It has been the worst year in living memory for reading good books about jazz, despite (because of?) the rise and rise of the eBook. Good writers generally can’t get published for money, it’s as simple as that.

Thankfully, there are a few just published or on the horizon to make up for this a bit, and some that have caught my eye include The Jazz Standards: A Guide to the Repertoire by Ted Gioia, Soul Unsung by Kevin Le Gendre, and You’ll Know When You Get There by Bob Gluck, about Herbie’s Mwandishi period.

One I did enjoy was Keystone Korner: a Portrait of a Jazz Club. It made me think…

Next time you’re standing in a jazz club or sitting around perusing the club programme, looking at the menu or sipping a beverage ahead of the band coming on, spare a thought for the photographer. Ever thought what it would be like photographing the band you’ve come to see?

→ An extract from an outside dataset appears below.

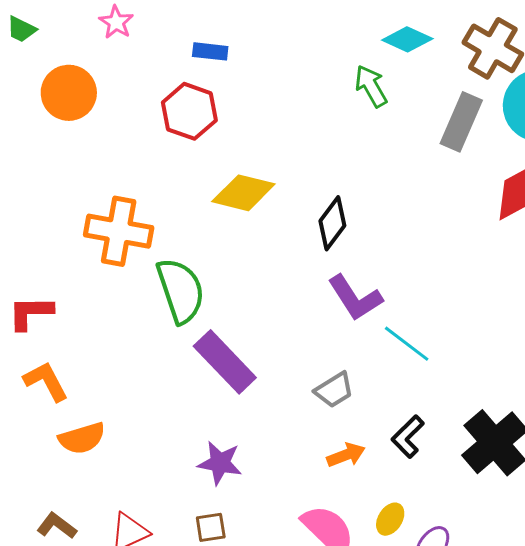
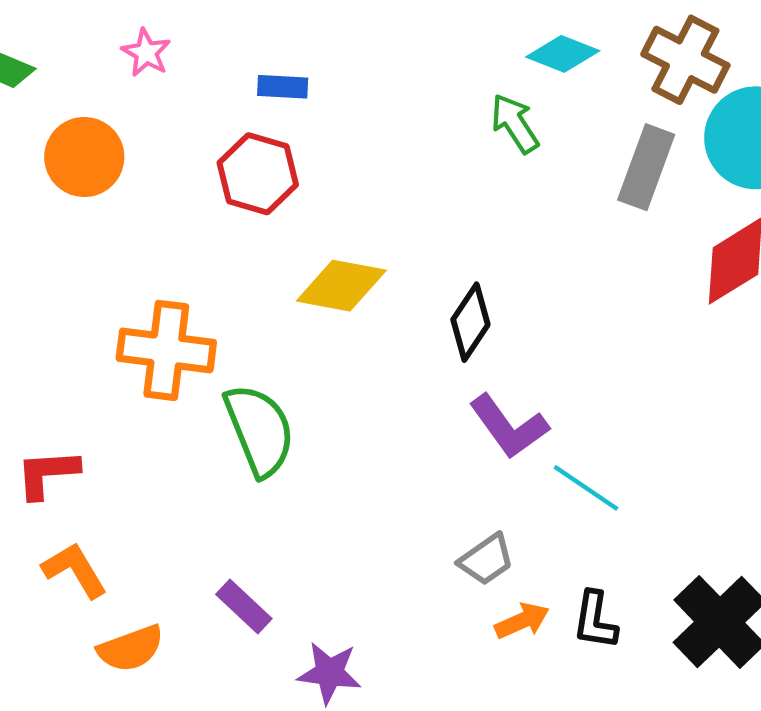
purple rectangle: (225, 362) -> (244, 607), moved, size x0.6
black L-shape: (408, 437) -> (595, 620), turned -33
orange arrow: (346, 455) -> (522, 621), moved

‘In My Years at Keystone’, a chapter in Keystone Korner: a Portrait of a Jazz Club photographer Kathy Sloane offers a glimpse of her time photographing Todd Barkan’s famed San Francisco club Keystone Korner in the 1970s. “I opened the door to Keystone Korner and walked into what felt like Manhattan. The jazz club was small and dark,” she writes, “and the sounds coming from the bandstand – the honks, the cries. The sirens of the streets, the confinement and freedom of New York, rushed at me with such force that I stood in the doorway as though rooted to the floor.” Sloane, a New Yorker, tells of the challenges of limited light in the club, the distraction of the psychedelic mural merging with the musicians, but what about that mirror to the right of the stage? She recalls: “I loved shooting musicians in the mirror.”

Sloane’s recollections are just one voice, and her photographs another point of entry, besides the dozens of recollections of the club by Barkan himself, waitresses, customers, musicians including Dave Liebman, Eddie Henderson, Eddie Marshall, Steve Turre, and poets, with California poet laureate Al Young writing the preface.

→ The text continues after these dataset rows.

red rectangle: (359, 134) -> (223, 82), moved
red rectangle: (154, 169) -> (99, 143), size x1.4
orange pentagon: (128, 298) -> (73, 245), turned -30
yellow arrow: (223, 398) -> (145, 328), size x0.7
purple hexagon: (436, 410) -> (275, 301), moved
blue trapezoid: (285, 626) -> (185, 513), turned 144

Barkan, now in New York programming Dizzy’s in Jazz at Lincoln Center, says of the club: “Keystone Korner was definitely a bright moment in song. It was very much a co-operative effort, a very rare oasis where everybody seemed to be focused, with the same feelings about the music, and that’s part of what made it a special experience.”

The club eventually ran out of money and closed in the early-1980s but its place in jazz history is secure with many important albums including McCoy Tyner’s Atlantis recorded on the North Beach premises at 750 Vallejo next to a police station. Some of the best reminiscences of all are from the waitresses and the club’s cook Ora Harris provides some great anecdotes. An essential read for anyone who’s ever stepped foot in a jazz club.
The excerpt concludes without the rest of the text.